Please reproduce the full listing exactly, with nothing added.
** INFORMATION follows **
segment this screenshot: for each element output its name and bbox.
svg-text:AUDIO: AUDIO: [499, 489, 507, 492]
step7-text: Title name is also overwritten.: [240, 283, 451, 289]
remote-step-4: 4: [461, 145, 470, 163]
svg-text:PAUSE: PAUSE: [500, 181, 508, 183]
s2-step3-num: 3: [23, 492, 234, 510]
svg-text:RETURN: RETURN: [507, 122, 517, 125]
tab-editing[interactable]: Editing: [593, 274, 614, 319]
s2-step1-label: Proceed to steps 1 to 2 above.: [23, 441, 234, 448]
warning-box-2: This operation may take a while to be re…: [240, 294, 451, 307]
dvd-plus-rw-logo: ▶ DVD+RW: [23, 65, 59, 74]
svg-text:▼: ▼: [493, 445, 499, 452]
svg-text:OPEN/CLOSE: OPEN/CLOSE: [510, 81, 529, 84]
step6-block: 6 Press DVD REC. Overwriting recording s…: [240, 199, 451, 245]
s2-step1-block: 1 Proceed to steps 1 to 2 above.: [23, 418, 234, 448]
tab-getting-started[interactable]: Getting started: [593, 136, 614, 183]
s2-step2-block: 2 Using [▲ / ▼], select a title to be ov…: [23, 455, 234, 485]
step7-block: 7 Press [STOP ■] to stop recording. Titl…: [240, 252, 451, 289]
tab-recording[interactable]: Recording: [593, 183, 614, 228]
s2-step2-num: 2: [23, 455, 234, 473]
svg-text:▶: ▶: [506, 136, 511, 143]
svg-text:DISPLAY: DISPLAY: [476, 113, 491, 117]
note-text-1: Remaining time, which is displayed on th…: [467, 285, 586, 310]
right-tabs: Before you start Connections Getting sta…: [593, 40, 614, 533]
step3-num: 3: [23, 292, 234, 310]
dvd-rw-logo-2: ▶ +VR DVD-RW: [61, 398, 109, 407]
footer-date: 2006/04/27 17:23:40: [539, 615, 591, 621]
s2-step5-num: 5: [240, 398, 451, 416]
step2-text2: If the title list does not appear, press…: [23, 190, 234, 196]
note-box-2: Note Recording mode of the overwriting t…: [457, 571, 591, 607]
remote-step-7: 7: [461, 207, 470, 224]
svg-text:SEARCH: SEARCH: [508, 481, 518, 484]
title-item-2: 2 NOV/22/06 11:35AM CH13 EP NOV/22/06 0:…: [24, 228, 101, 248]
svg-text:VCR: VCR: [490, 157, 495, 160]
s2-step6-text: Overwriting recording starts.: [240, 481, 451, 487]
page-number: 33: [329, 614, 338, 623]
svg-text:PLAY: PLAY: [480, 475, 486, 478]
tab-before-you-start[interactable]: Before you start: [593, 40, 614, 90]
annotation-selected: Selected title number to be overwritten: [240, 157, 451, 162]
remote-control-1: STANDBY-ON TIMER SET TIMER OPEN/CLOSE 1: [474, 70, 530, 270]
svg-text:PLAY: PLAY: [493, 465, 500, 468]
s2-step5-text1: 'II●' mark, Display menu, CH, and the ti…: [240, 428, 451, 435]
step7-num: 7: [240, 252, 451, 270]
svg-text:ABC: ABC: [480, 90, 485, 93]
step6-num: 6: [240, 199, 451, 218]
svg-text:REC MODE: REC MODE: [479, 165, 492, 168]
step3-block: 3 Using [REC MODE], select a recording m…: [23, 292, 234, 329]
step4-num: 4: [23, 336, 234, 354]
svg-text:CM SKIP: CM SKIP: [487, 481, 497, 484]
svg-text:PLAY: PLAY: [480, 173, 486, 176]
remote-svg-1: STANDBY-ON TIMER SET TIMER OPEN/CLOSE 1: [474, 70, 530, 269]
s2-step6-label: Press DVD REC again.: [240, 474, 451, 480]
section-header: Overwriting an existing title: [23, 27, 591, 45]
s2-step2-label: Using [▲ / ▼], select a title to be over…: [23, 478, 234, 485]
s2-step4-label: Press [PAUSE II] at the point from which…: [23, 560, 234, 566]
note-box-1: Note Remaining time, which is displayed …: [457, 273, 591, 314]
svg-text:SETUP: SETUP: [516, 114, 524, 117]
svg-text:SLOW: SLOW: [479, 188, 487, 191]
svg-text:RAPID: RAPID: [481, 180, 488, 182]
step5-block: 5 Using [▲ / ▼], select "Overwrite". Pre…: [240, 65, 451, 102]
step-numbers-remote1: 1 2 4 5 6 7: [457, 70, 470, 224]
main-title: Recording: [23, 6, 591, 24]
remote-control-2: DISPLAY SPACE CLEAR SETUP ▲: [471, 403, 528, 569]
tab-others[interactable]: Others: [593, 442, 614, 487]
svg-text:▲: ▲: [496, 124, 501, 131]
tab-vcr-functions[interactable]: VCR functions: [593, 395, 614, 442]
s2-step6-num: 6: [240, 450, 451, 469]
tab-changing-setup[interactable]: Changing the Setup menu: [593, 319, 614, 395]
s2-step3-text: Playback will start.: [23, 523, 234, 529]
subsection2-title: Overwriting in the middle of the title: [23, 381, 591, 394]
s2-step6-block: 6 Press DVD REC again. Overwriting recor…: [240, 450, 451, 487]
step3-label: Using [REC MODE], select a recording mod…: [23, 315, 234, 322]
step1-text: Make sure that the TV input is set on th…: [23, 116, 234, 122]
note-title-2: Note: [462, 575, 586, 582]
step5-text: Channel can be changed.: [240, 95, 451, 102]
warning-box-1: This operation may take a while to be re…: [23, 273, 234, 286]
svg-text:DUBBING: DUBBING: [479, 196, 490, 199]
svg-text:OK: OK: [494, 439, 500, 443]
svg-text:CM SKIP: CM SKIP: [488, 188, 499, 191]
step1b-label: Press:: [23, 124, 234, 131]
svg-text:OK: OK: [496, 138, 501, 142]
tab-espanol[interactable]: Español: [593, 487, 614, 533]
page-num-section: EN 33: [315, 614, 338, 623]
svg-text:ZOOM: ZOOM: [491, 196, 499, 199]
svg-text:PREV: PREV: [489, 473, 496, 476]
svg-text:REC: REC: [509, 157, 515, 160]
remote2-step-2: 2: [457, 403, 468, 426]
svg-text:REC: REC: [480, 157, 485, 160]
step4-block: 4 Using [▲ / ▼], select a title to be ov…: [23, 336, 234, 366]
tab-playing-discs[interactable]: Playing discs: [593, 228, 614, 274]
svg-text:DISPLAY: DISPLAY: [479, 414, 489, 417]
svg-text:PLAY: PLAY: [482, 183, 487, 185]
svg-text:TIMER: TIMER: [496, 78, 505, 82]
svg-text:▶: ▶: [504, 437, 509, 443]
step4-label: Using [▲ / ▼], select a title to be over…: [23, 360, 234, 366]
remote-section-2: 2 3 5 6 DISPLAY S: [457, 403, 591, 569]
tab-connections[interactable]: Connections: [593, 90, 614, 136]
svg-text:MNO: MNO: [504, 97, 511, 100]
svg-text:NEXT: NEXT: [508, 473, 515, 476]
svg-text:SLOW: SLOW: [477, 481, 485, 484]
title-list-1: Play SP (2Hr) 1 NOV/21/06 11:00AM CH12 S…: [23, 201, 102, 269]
** End of INFORMATION **
• [RESPONSE AREA]
segment this screenshot: for each element output its name and bbox.
svg-text:AUDIO: AUDIO: [499, 489, 507, 492]
step7-text: Title name is also overwritten.: [240, 283, 451, 289]
remote-step-4: 4: [461, 145, 470, 163]
svg-text:PAUSE: PAUSE: [500, 181, 508, 183]
s2-step3-num: 3: [23, 492, 234, 510]
svg-text:RETURN: RETURN: [507, 122, 517, 125]
tab-editing[interactable]: Editing: [593, 274, 614, 319]
s2-step1-label: Proceed to steps 1 to 2 above.: [23, 441, 234, 448]
warning-box-2: This operation may take a while to be re…: [240, 294, 451, 307]
dvd-plus-rw-logo: ▶ DVD+RW: [23, 65, 59, 74]
svg-text:▼: ▼: [493, 445, 499, 452]
svg-text:OPEN/CLOSE: OPEN/CLOSE: [510, 81, 529, 84]
step6-block: 6 Press DVD REC. Overwriting recording s…: [240, 199, 451, 245]
s2-step1-block: 1 Proceed to steps 1 to 2 above.: [23, 418, 234, 448]
tab-getting-started[interactable]: Getting started: [593, 136, 614, 183]
s2-step2-block: 2 Using [▲ / ▼], select a title to be ov…: [23, 455, 234, 485]
step7-block: 7 Press [STOP ■] to stop recording. Titl…: [240, 252, 451, 289]
tab-recording[interactable]: Recording: [593, 183, 614, 228]
s2-step2-num: 2: [23, 455, 234, 473]
svg-text:▶: ▶: [506, 136, 511, 143]
svg-text:DISPLAY: DISPLAY: [476, 113, 491, 117]
note-text-1: Remaining time, which is displayed on th…: [467, 285, 586, 310]
right-tabs: Before you start Connections Getting sta…: [593, 40, 614, 533]
step3-num: 3: [23, 292, 234, 310]
dvd-rw-logo-2: ▶ +VR DVD-RW: [61, 398, 109, 407]
footer-date: 2006/04/27 17:23:40: [539, 615, 591, 621]
s2-step5-num: 5: [240, 398, 451, 416]
step2-text2: If the title list does not appear, press…: [23, 190, 234, 196]
note-box-2: Note Recording mode of the overwriting t…: [457, 571, 591, 607]
remote-step-7: 7: [461, 207, 470, 224]
svg-text:SEARCH: SEARCH: [508, 481, 518, 484]
title-item-2: 2 NOV/22/06 11:35AM CH13 EP NOV/22/06 0:…: [24, 228, 101, 248]
svg-text:VCR: VCR: [490, 157, 495, 160]
s2-step6-text: Overwriting recording starts.: [240, 481, 451, 487]
page-number: 33: [329, 614, 338, 623]
svg-text:PLAY: PLAY: [480, 475, 486, 478]
tab-before-you-start[interactable]: Before you start: [593, 40, 614, 90]
annotation-selected: Selected title number to be overwritten: [240, 157, 451, 162]
remote-control-1: STANDBY-ON TIMER SET TIMER OPEN/CLOSE 1: [474, 70, 530, 270]
svg-text:PLAY: PLAY: [493, 465, 500, 468]
s2-step5-text1: 'II●' mark, Display menu, CH, and the ti…: [240, 428, 451, 435]
step7-num: 7: [240, 252, 451, 270]
svg-text:ABC: ABC: [480, 90, 485, 93]
step6-num: 6: [240, 199, 451, 218]
svg-text:REC MODE: REC MODE: [479, 165, 492, 168]
step3-block: 3 Using [REC MODE], select a recording m…: [23, 292, 234, 329]
step4-num: 4: [23, 336, 234, 354]
svg-text:CM SKIP: CM SKIP: [487, 481, 497, 484]
svg-text:PLAY: PLAY: [480, 173, 486, 176]
remote-svg-1: STANDBY-ON TIMER SET TIMER OPEN/CLOSE 1: [474, 70, 530, 269]
s2-step6-label: Press DVD REC again.: [240, 474, 451, 480]
section-header: Overwriting an existing title: [23, 27, 591, 45]
s2-step2-label: Using [▲ / ▼], select a title to be over…: [23, 478, 234, 485]
s2-step4-label: Press [PAUSE II] at the point from which…: [23, 560, 234, 566]
note-box-1: Note Remaining time, which is displayed …: [457, 273, 591, 314]
svg-text:SETUP: SETUP: [516, 114, 524, 117]
svg-text:SLOW: SLOW: [479, 188, 487, 191]
svg-text:RAPID: RAPID: [481, 180, 488, 182]
step5-block: 5 Using [▲ / ▼], select "Overwrite". Pre…: [240, 65, 451, 102]
step-numbers-remote1: 1 2 4 5 6 7: [457, 70, 470, 224]
main-title: Recording: [23, 6, 591, 24]
remote-control-2: DISPLAY SPACE CLEAR SETUP ▲: [471, 403, 528, 569]
tab-others[interactable]: Others: [593, 442, 614, 487]
svg-text:▲: ▲: [496, 124, 501, 131]
tab-vcr-functions[interactable]: VCR functions: [593, 395, 614, 442]
s2-step6-num: 6: [240, 450, 451, 469]
tab-changing-setup[interactable]: Changing the Setup menu: [593, 319, 614, 395]
s2-step3-text: Playback will start.: [23, 523, 234, 529]
subsection2-title: Overwriting in the middle of the title: [23, 381, 591, 394]
s2-step6-block: 6 Press DVD REC again. Overwriting recor…: [240, 450, 451, 487]
step3-label: Using [REC MODE], select a recording mod…: [23, 315, 234, 322]
step1-text: Make sure that the TV input is set on th…: [23, 116, 234, 122]
note-title-2: Note: [462, 575, 586, 582]
step5-text: Channel can be changed.: [240, 95, 451, 102]
warning-box-1: This operation may take a while to be re…: [23, 273, 234, 286]
svg-text:DUBBING: DUBBING: [479, 196, 490, 199]
svg-text:OK: OK: [494, 439, 500, 443]
svg-text:CM SKIP: CM SKIP: [488, 188, 499, 191]
step1b-label: Press:: [23, 124, 234, 131]
svg-text:OK: OK: [496, 138, 501, 142]
tab-espanol[interactable]: Español: [593, 487, 614, 533]
page-num-section: EN 33: [315, 614, 338, 623]
svg-text:ZOOM: ZOOM: [491, 196, 499, 199]
svg-text:PREV: PREV: [489, 473, 496, 476]
svg-text:REC: REC: [509, 157, 515, 160]
remote2-step-2: 2: [457, 403, 468, 426]
svg-text:REC: REC: [480, 157, 485, 160]
step4-block: 4 Using [▲ / ▼], select a title to be ov…: [23, 336, 234, 366]
tab-playing-discs[interactable]: Playing discs: [593, 228, 614, 274]
svg-text:DISPLAY: DISPLAY: [479, 414, 489, 417]
svg-text:PLAY: PLAY: [482, 183, 487, 185]
svg-text:TIMER: TIMER: [496, 78, 505, 82]
svg-text:▶: ▶: [504, 437, 509, 443]
step4-label: Using [▲ / ▼], select a title to be over…: [23, 360, 234, 366]
remote-section-2: 2 3 5 6 DISPLAY S: [457, 403, 591, 569]
tab-connections[interactable]: Connections: [593, 90, 614, 136]
svg-text:MNO: MNO: [504, 97, 511, 100]
svg-text:NEXT: NEXT: [508, 473, 515, 476]
svg-text:SLOW: SLOW: [477, 481, 485, 484]
title-list-1: Play SP (2Hr) 1 NOV/21/06 11:00AM CH12 S…: [23, 201, 102, 269]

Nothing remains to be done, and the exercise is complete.